By the time they’d got to the first waypoint, he was complaining openly: “Why did you bother bringing so much equipment anyway? It’s heavy and cumbersome and it’s not like you’re using any of it.”

Nevermind that it was supposed to be an image capturing hike as well, and that he’d known this from before they’d started - she just wanted the whole thing over with.

“I haven’t had the opportunity to use them yet” was all she said.

“Well, let’s just keep going.” was his response.

The second waypoint minutes away, he had started talking about all the sacrifices he had made to accompany her on this trip. She blew.

“How is it you never expressed any reservations before we started? If you knew you were going to hate it so much, why did you insist on coming?”

She realized her mistake the minute she uttered the last word. For there ensued the most violently upsetting argument they’d had yet. Ineveitably, they’d turned back at that point, taking the return trip in an uncomfortable silence, not stopping until they had got back to the lodge.

She became aware suddenly that she was standing staring at the rock where it had all fallen aprart, a group of about 5 people approaching from down the path heading in her direction falling silent as they caught sight of her.

There was guide with this group whom she wasn’t quite sure she had managed to fully convince she was fine. Nevertheless, they moved on without her soon after.

Suddenly, she wondered why she had come - alone without even her point-and-shoot camera. The weight of the question caused her to sink to her knees on the path.

With a rush of ambivalent tears, she reminded herself it was because she needed to complete the journey. That it was not about photographs now, but about finishing what she had dreamed of and started and never managed to accomplish. A symbolic journey that would affirm her confidence and faith in herself and take her to the one place she had always found intriguing.

She got up and moved on.

 : :

Ten minutes later, she passed the 3 groups of people at the second waypoint. Herself, not stopping. Her mind set on the path ahead. And she found her mind starting to wander again.

They’d almost broken up that day. But something kept them from taking that step. They’d travelled back to the city together in the silence of a temporary truce. The next few days were quiet between them. And then one night, the unthinkable. A freak accident took him from her forever when a trailer travelling on the same highway as he, careened across into his lane and drove his car into a copse of mangrove trees. Even if the fire-fighters had managed to detangle the car from the debris of mangrove roots and reeds, the steering wheel had shattered his chest killing him almost immediately.

The weight of the urn suddenly made her sit firmly on the path. His ashes. The family had given them to her saying she deserved to have them. After a year of looking at it in the special alcove in the house, she’d finally decided to bring him up here to rest finally where her heart had dreamed of being almost all her life.

She stood shakily and looked around.
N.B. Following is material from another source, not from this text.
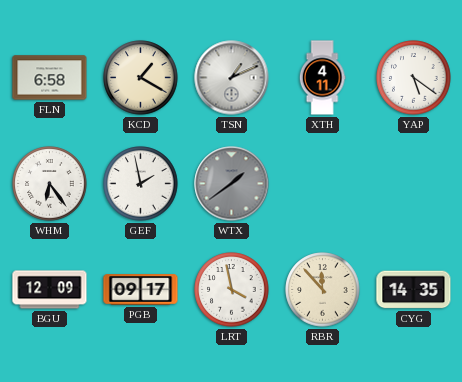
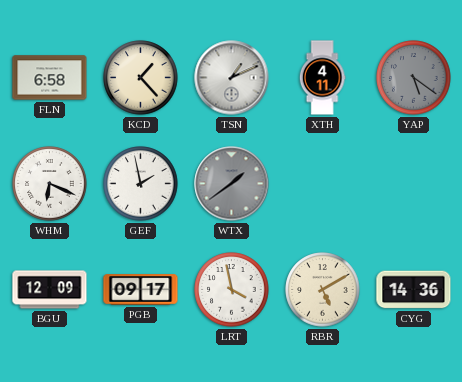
KCD: 1:20 -> 1:23
YAP dial: white -> grey
WHM: 6:24 -> 6:19
RBR: 11:53 -> 5:10
CYG: 14:35 -> 14:36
The path had leveled without her noticing - so lost she’d been in her reverie. And just up ahead she could see the last climb to the peak.

She trudged on.

 : :

Standing there at the top of her world was rather anti-climatic. It was foggy and she couldn’t see much. There was one other group sitting on a grassy patch about 20 feet to her left, staring at her. She ignored them and walked to the tree at the edge of the lookout point.

She couldn’t see much except for a few trees and shrubs and a blanket of white. But she stood looking out nevertheless, breathing deeply and closing her eyes briefly. And suddenly she felt him there. Smiling at her. “You made it. I love you” his presence seemed to say.

After a minute or two, she sat on the ground and carefully removed the urn from her backpack. She held it close and whispered:

“No matter whether we’d still be together now or not, you were gone too soon. And I hope you can rest easy here with my heart on Blue Mountain Peak.”

With that, she set the urn down, got up and turned back toward her new life - alone.